After his puppet play Shinrei yaguchi no watashi had its stage debut, at the orders of Tanuma Okitsugu, Gennai returned to Nagasaki to study, specifically towards becoming a translator of Dutch books. He did not translate very many materials, but tried his hand at oil painting, and returned to Edo in 1772 having obtained wool and felt, new materials to experiment with. The following year, he was invited to Akita han to help with the redevelopment of their mining operations. While there, he trained daimyô Satake Shôzan and domainal official Odano Naotake in ranga (Western-style oil painting); the pair would lead others in painting in oils, developing their own school/style today called Akita ranga.
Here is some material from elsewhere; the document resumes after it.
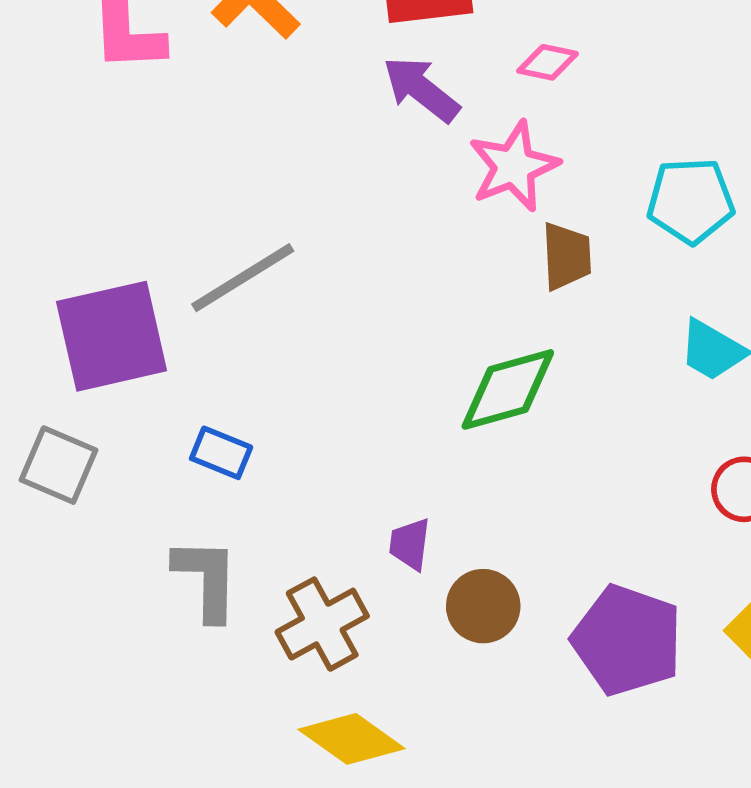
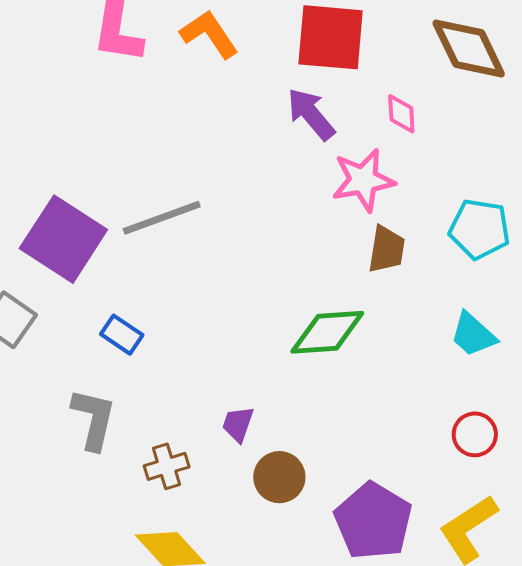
pink diamond: (548, 62) -> (401, 114), turned 63
purple square: (112, 336) -> (63, 239), turned 34
brown cross: (322, 624) -> (167, 466), size x0.7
Gennai went into a depression beginning in 1776. Though his reproduction of a Dutch electricity generator, among other projects, were successful, the Chichibu mines, and various other projects, were not, and Gennai experienced periods of great frustration and exasperation, flying into fits of rage at times. He toyed around with a number of popular publications, perhaps hoping they would be a productive distraction, but in 1777/11, he killed someone in a fit of rage. He died a month later in prison; Sugita Genpaku's epitaph on Gennai's grave reads "An extraordinary death for an extraordinary man."

References

  • "Hiraga Gennai." Asahi Nihon rekishi jinbutsu jiten 朝日日本歴史人物事典. Asahi Shimbun.
  • Yonemoto, Marcia. Mapping Early Modern Japan. University of California Press, 2003. pp109-128.